The 12th Statistical Machine Learning Seminar (2013.7.11)

Date/time: July 11th (Thu) 15:00-17:00
Place: Seminar Room 5 (3F, D313),
Institute of Statistical Mathematics (Tachikawa, Tokyo)

Speaker 1
Vincent Q. Vu
(Dept. Statistics, Ohio State University)

Title: Sparse Principal Components and Subspaces:
Concepts, Theory, and Algorithms
Principal components analysis (PCA) is a popular technique for
unsupervised dimension reduction that has a wide range of application
in science, engineering, and any place where multivariate data is
abundant. Its main idea is to look for linear combinations of the
variables with the largest variance. These linear combinations
correspond to eigenvectors of a covariance matrix. However, in
modern applications where the number of variables can be much
larger than the number of samples, PCA suffers from two major
weaknesses: 1) the interpretability and subsequent use of the
principal directions is hindered by their dependence on all of the
variables; 2) it is generally inconsistent in high-dimensions, i.e.
the estimated principal directions can be noisy and unreliable.
This has motivated much research over the past decade into a
class of techniques called sparse PCA that combine the essence of
PCA with the assumption that the phenomena of interest depend
mostly on a few variables.
In this talk, I will present some recent theoretical results on
sparse PCA including optimal minimax bounds for estimating the
principal eigenvector and optimal minimax bounds for
estimating the principal subspace spanned by the eigenvectors of a
general covariance matrix. The optimal estimators turn out to be
NP-hard to compute. However, I will also present a very recent
result that shows that a convex relaxation, due to
d’Aspremont et al. (2007), is a near-optimal estimator of the
principal eigenvector under very general conditions.

Speaker 2:
Mauricio Alvarez
(Dept.

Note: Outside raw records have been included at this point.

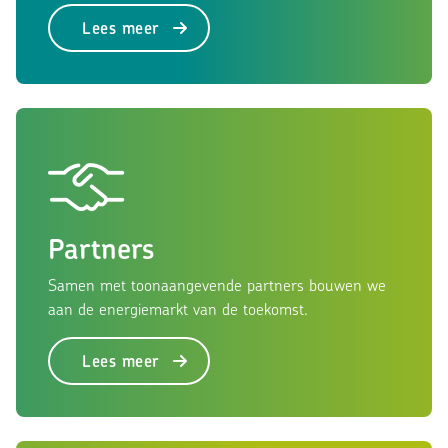
Lees meer
Partners
Samen met toonaangevende partners bouwen we
aan de energiemarkt van de toekomst.
Lees meer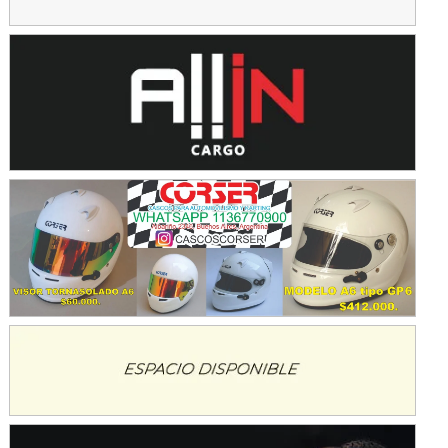
KDO - F6
Ciudad de Trenque Lauquen (Asfalto)
Trenque Lauquen (Buenos Aires)
ENTRERRIANO - F6 (POSTERGADA)
Parque de la Velocidad (Asfalto)
Villaguay (Entre Ríos)
VICTORIENSE - F7
El Cerro (Tierra)
Victoria (Entre Ríos)
PATAGONICO - F6
Moto Club Reginense (Tierra)
Gral. E. Godoy (Río Negro)
CSK - F7
Juventud Unida (Tierra)
Humboldt (Santa Fe)
NORESTE SANTAFESINO - F6
Ciudad de Avellaneda (Asfalto)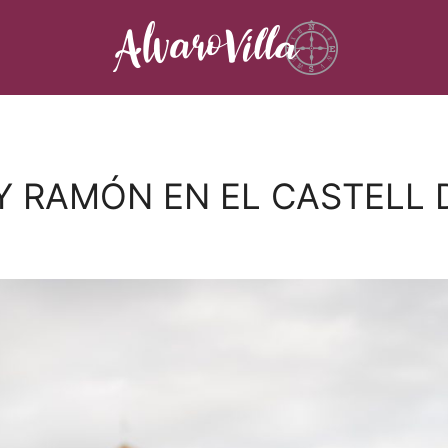
Y RAMÓN EN EL CASTELL 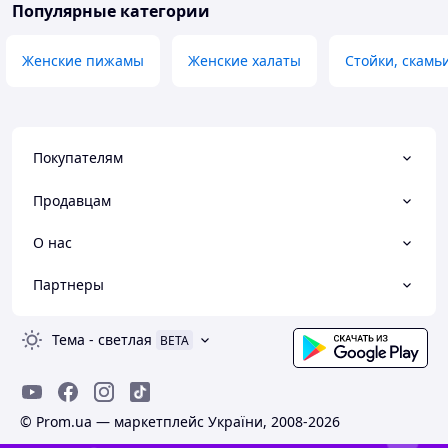
Популярные категории
Женские пижамы
Женские халаты
Стойки, скамь
Покупателям
Продавцам
О нас
Партнеры
Тема
-
светлая
BETA
© Prom.ua — маркетплейс України, 2008-2026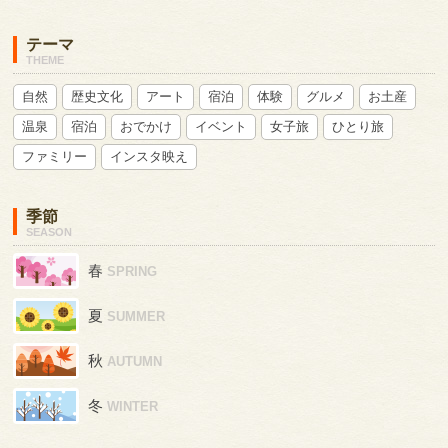
テーマ
THEME
自然
歴史文化
アート
宿泊
体験
グルメ
お土産
温泉
宿泊
おでかけ
イベント
女子旅
ひとり旅
ファミリー
インスタ映え
季節
SEASON
春
SPRING
夏
SUMMER
秋
AUTUMN
冬
WINTER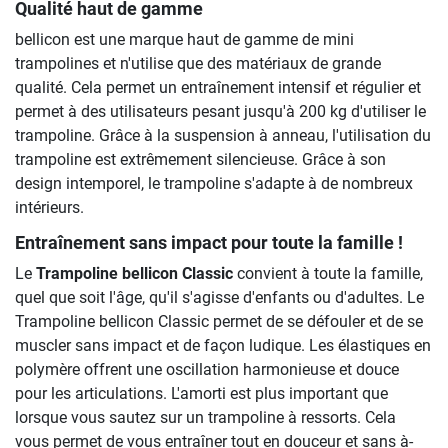
Qualité haut de gamme
bellicon est une marque haut de gamme de mini
trampolines et n'utilise que des matériaux de grande
qualité. Cela permet un entraînement intensif et régulier et
permet à des utilisateurs pesant jusqu'à 200 kg d'utiliser le
trampoline. Grâce à la suspension à anneau, l'utilisation du
trampoline est extrêmement silencieuse. Grâce à son
design intemporel, le trampoline s'adapte à de nombreux
intérieurs.
Entraînement sans impact pour toute la famille !
Le
Trampoline bellicon Classic
convient à toute la famille,
quel que soit l'âge, qu'il s'agisse d'enfants ou d'adultes. Le
Trampoline bellicon Classic permet de se défouler et de se
muscler sans impact et de façon ludique. Les élastiques en
polymère offrent une oscillation harmonieuse et douce
pour les articulations. L'amorti est plus important que
lorsque vous sautez sur un trampoline à ressorts. Cela
vous permet de vous entraîner tout en douceur et sans à-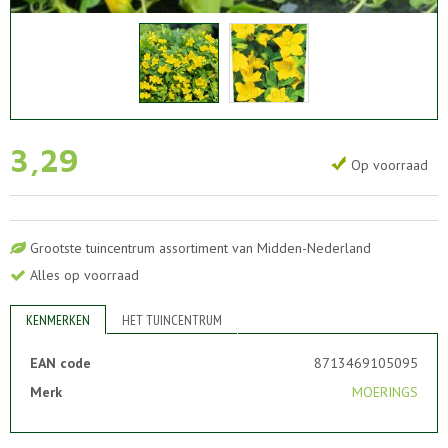
3
,
29
Op voorraad
Grootste tuincentrum assortiment van Midden-Nederland
Alles op voorraad
KENMERKEN
HET TUINCENTRUM
EAN code
8713469105095
Merk
MOERINGS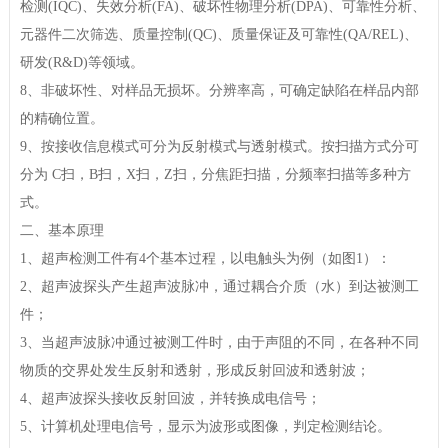
检测(IQC)、失效分析(FA)、破坏性物理分析(DPA)、可靠性分析、
元器件二次筛选、质量控制(QC)、质量保证及可靠性(QA/REL)、
研发(R&D)等领域。
8、非破坏性、对样品无损坏。分辨率高，可确定缺陷在样品内部
的精确位置。
9、按接收信息模式可分为反射模式与透射模式。按扫描方式分可
分为 C扫，B扫，X扫，Z扫，分焦距扫描，分频率扫描等多种方
式。
二、基本原理
1、超声检测工件有4个基本过程，以电触头为例（如图1）：
2、超声波探头产生超声波脉冲，通过耦合介质（水）到达被测工
件；
3、当超声波脉冲通过被测工件时，由于声阻的不同，在各种不同
物质的交界处发生反射和透射，形成反射回波和透射波；
4、超声波探头接收反射回波，并转换成电信号；
5、计算机处理电信号，显示为波形或图像，判定检测结论。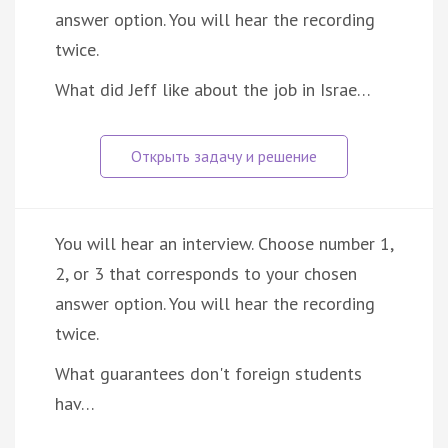
answer option. You will hear the recording
twice.
What did Jeff like about the job in Israe…
You will hear an interview. Choose number 1,
2, or 3 that corresponds to your chosen
answer option. You will hear the recording
twice.
What guarantees don't foreign students
hav…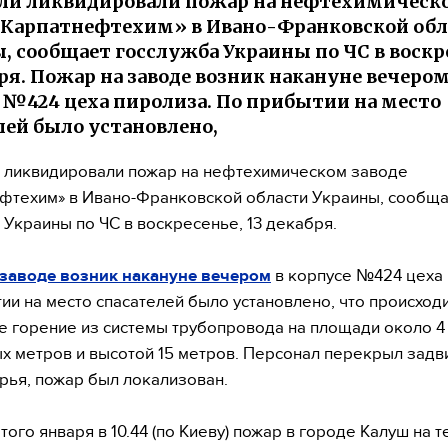
ли ликвидировали пожар на нефтехимическ
«Карпатнефтехим» в Ивано-Франковской обл
, сообщает госслужба Украины по ЧС в воскр
бря. Пожар на заводе возник накануне вечером
 №424 цеха пиролиза. По прибытии на место
лей было установлено,
 ликвидировали пожар на нефтехимическом заводе
фтехим» в Ивано-Франковской области Украины, сообщ
 Украины по ЧС в воскресенье, 13 декабря.
 заводе возник накануне вечером
в корпусе №424 цеха 
ии на место спасателей было установлено, что происход
 горение из системы трубопровода на площади около 4
х метров и высотой 15 метров. Персонал перекрыл зад
рья, пожар был локализован.
того января в 10.44 (по Киеву) пожар в городе Калуш на 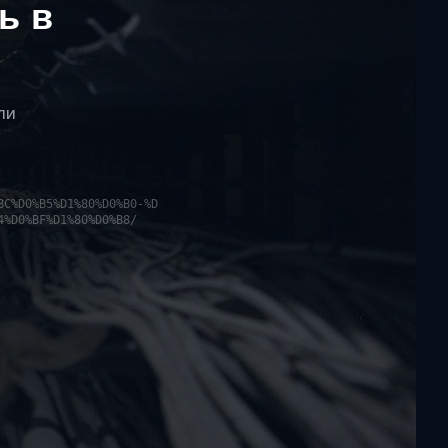
ь в
ли
BC%D0%B5%D1%80%D0%B0-%D
4%D0%BF%D1%80%D0%B8/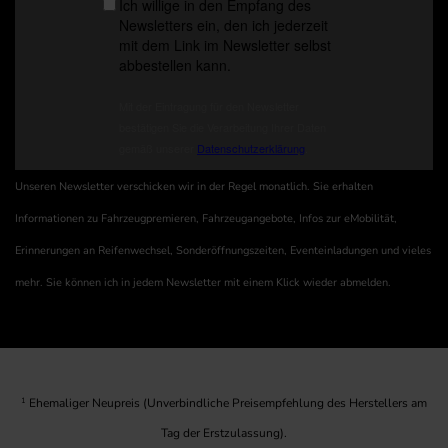
Unseren Newsletter verschicken wir in der Regel monatlich. Sie erhalten
Informationen zu Fahrzeugpremieren, Fahrzeugangebote, Infos zur eMobilität,
Erinnerungen an Reifenwechsel, Sonderöffnungszeiten, Eventeinladungen und vieles
mehr. Sie können ich in jedem Newsletter mit einem Klick wieder abmelden.
1
Ehemaliger Neupreis (Unverbindliche Preisempfehlung des Herstellers am
Tag der Erstzulassung).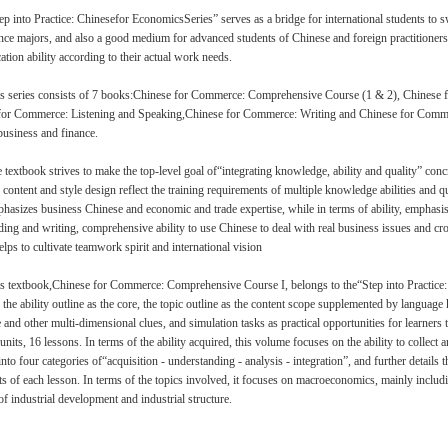
ep into Practice: Chinesefor EconomicsSeries” serves as a bridge for international students to 
nce majors, and also a good medium for advanced students of Chinese and foreign practitioner
cation ability according to their actual work needs.
s series consists of 7 books:Chinese for Commerce: Comprehensive Course (1 & 2), Chinese 
for Commerce: Listening and Speaking,Chinese for Commerce: Writing and Chinese for Commer
business and finance.
 textbook strives to make the top-level goal of“integrating knowledge, ability and quality” concr
, content and style design reflect the training requirements of multiple knowledge abilities and 
hasizes business Chinese and economic and trade expertise, while in terms of ability, emphasis
ding and writing, comprehensive ability to use Chinese to deal with real business issues and cros
elps to cultivate teamwork spirit and international vision
s textbook,Chinese for Commerce: Comprehensive Course I, belongs to the“Step into Practice
 the ability outline as the core, the topic outline as the content scope supplemented by langua
 and other multi-dimensional clues, and simulation tasks as practical opportunities for learners to
 units, 16 lessons. In terms of the ability acquired, this volume focuses on the ability to collec
into four categories of“acquisition - understanding - analysis - integration”, and further details t
ts of each lesson. In terms of the topics involved, it focuses on macroeconomics, mainly inclu
of industrial development and industrial structure.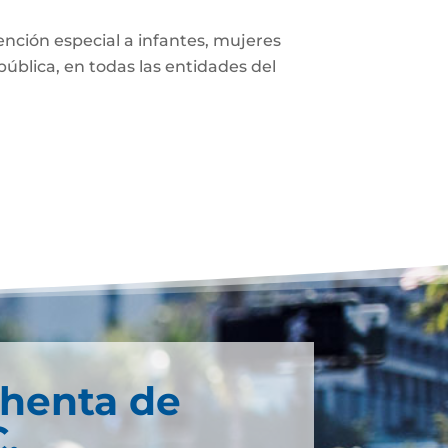
tención especial a infantes, mujeres
ública, en todas las entidades del
chenta de
.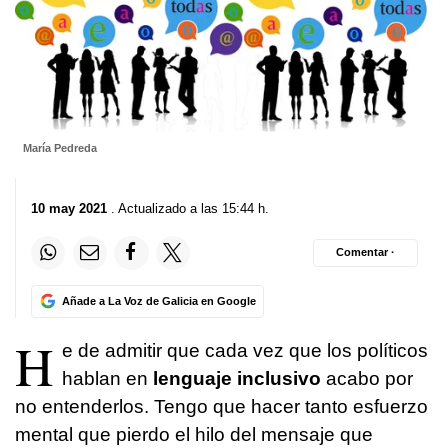
María Pedreda
10 may 2021
. Actualizado a las 15:44 h.
Comentar ·
Añade a La Voz de Galicia en Google
H
e de admitir que cada vez que los políticos
hablan en
lenguaje inclusivo
acabo por
no entenderlos. Tengo que hacer tanto esfuerzo
mental que pierdo el hilo del mensaje que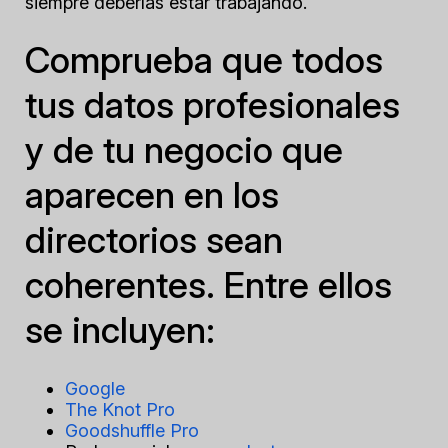
siempre deberías estar trabajando.
Comprueba que todos
tus datos profesionales
y de tu negocio que
aparecen en los
directorios sean
coherentes. Entre ellos
se incluyen:
Google
The Knot Pro
Goodshuffle Pro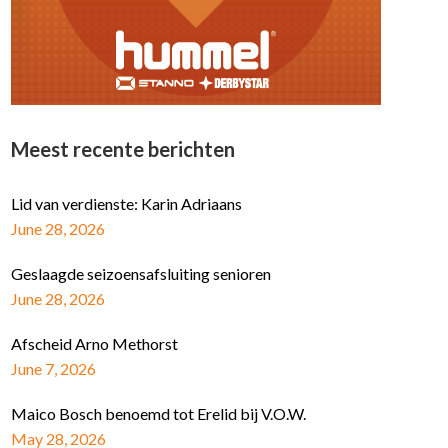
Meest recente berichten
Lid van verdienste: Karin Adriaans
June 28, 2026
Geslaagde seizoensafsluiting senioren
June 28, 2026
Afscheid Arno Methorst
June 7, 2026
Maico Bosch benoemd tot Erelid bij V.O.W.
May 28, 2026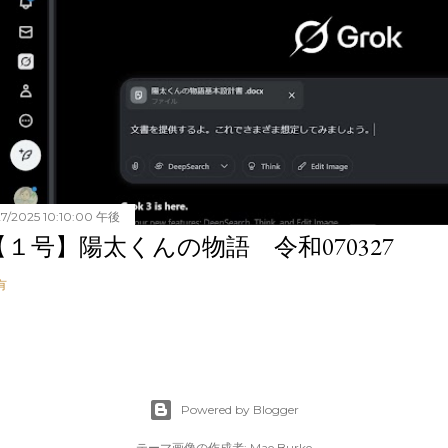
27/2025 10:10:00 午後
【１号】陽太くんの物語 令和070327
有
Powered by Blogger
テーマ画像の作成者:
Mae Burke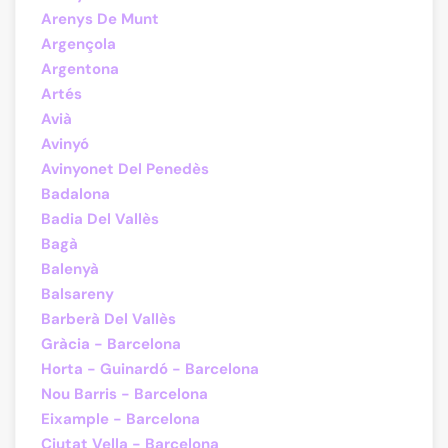
Arenys De Munt
Argençola
Argentona
Artés
Avià
Avinyó
Avinyonet Del Penedès
Badalona
Badia Del Vallès
Bagà
Balenyà
Balsareny
Barberà Del Vallès
Gràcia - Barcelona
Horta - Guinardó - Barcelona
Nou Barris - Barcelona
Eixample - Barcelona
Ciutat Vella - Barcelona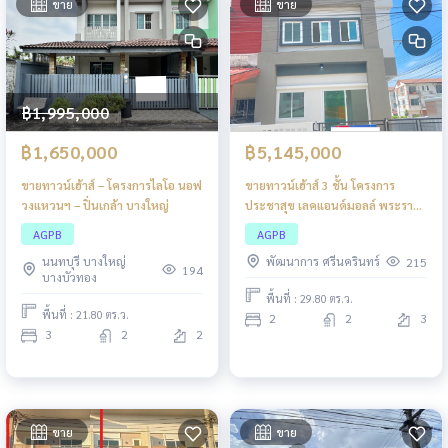
ขาย
ขาย
฿1,995,000
฿1,650,000
฿5,145,000
ขายทาวน์เฮ้าส์ – โครงการไลโอ นอฟ
ขายทาวน์เฮ้าส์ 3 ชั้น โครงการ
วงแหวนฯ – ปิ่นเกล้า บางใหญ่
ประชาสุข เลคแอนด์มอลล์ พระราม
2 ทำเลดี เดินทางสะดวก ใกล้ห้าง
AGPB
AGPB
สรรพสินค้า บรรยากาศเงียบสงบ
นนทบุรี บางใหญ่
พัฒนาการ ศรีนครินทร์
215
เหมาะสำหรับพักอาศัยหรือทำโฮม
194
บางบัวทอง
ออฟฟิศ
พื้นที่ : 29.80 ตร.ว.
พื้นที่ : 21.80 ตร.ว.
2
2
3
3
2
2
ขาย
ขาย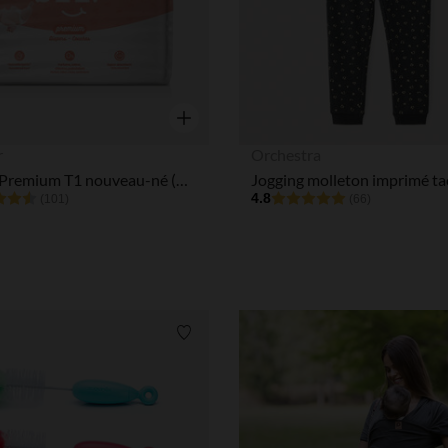
Aperçu rapide
r
Orchestra
Couche Premium T1 nouveau-né (2-5kg) - x35
4.8
(101)
(66)
Liste de souhaits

Electrical Engineering, Universidad Tecnológica de Pereira,

Title: Multi-output Gaussian Processes.
In this talk, we will review the problem of modeling correlated outputs
using Gaussian process priors. Applications of modeling correlated outputs
include the joint prediction of pollutant metals in geostatistics, and
multitask learning in machine learning. Defining a Gaussian process prior
for correlated outputs translates into specifying a suitable covariance
function that captures dependencies between the different output variables.
Classical models for obtaining such a covariance function include the linear
model of coregionalization and process convolutions. We describe a general
framework for developing multiple output covariance functions by performing
convolutions between smoothing kernels particular to each output and
covariance functions that are common to all outputs. Both the linear model
of coregionalization and the process convolutions turn out to be special
cases of this framework. Practical aspects of the methodology involve the
use of domain-specific knowledge for defining relevant smoothing kernels,
efficient approximations for reducing computational complexity and a method
for establishing a general class of nonstationary covariances with
applications in robotics and motion capture data.